Source: BNP Paribas Wealth Management, Bloomberg, 27 Dec 2018
Chinese Government is now applying targeted fiscal and monetary policies to ease the pain of the slowdown
If it is required, depending on the trade tensions, fiscal stimulus could be up to 2% of GDP. In addition, the currency is stable, unlike the prior volatility episodes, and capital outflows remain contained.
How could investors navigate in this environment?
On one hand, investors should invest in strategies that cope with higher volatility; while on the other hand, the volatility creates good entry points for investments in multi-year Asian themes and megatrends. BNP Paribas Wealth Management has published the 10 Investment Themes for 2019, which could help investors to find their directions.

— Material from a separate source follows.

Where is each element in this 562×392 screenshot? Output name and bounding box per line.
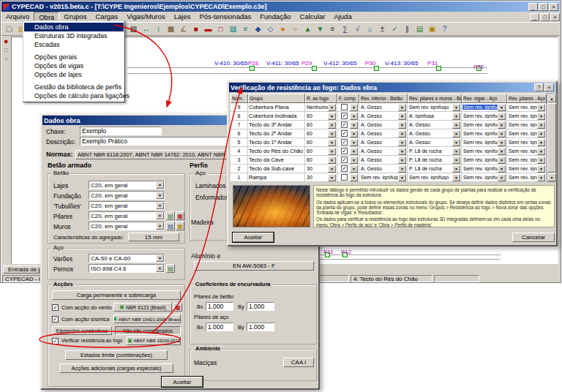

- Themes 1 & 2: focus on reducing exposure to volatility and equipping investment portfolios with defensive quality assets
- Themes 3 & 4: “Internationalisation of China’s Financial Markets” and spillover effects of “International Trade Tensions” seek opportunities within selected parts of the deeply discounted Asian bond and equity markets.
- Themes 5 – 9: focus on megatrends that will drive secular growth on a multi-year basis. It is important to utilize volatility as our friend. We would gradually add to these themes when market opportunities reveal.
- Theme 10: covers the importance of dollar diversification via attractive Emerging Market currency carry in 2019.
Investment Themes 2019 at a glance
Perhaps investors have been discounting a downturn too early. This in turn presents opportunities in equity markets that have been heavily penalized.
In addition, dollar yields are materially higher at the short end of the curve, creating attractive income potential for fixed income for the first time since the financial crisis. Finally, we expect the dollar to weaken due to slower growth and higher deficits. All these represent new opportunities for investors in 2019.